▶ _Exercise prompt_: Report all lines in the records that hold the string "EMENES".

▶ _Provided data_:
•••

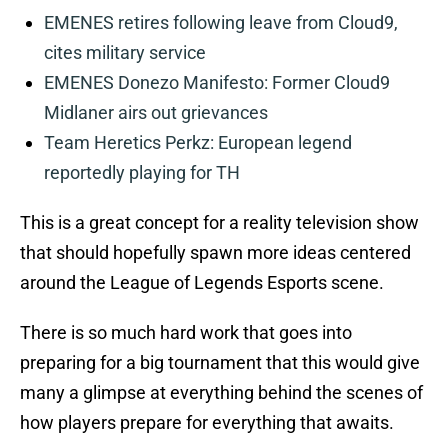
EMENES retires following leave from Cloud9,
cites military service
EMENES Donezo Manifesto: Former Cloud9
Midlaner airs out grievances
Team Heretics Perkz: European legend
reportedly playing for TH
This is a great concept for a reality television show
that should hopefully spawn more ideas centered
around the League of Legends Esports scene.
There is so much hard work that goes into
preparing for a big tournament that this would give
many a glimpse at everything behind the scenes of
how players prepare for everything that awaits.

•••

▶ _Task result_:
EMENES retires following leave from Cloud9,
EMENES Donezo Manifesto: Former Cloud9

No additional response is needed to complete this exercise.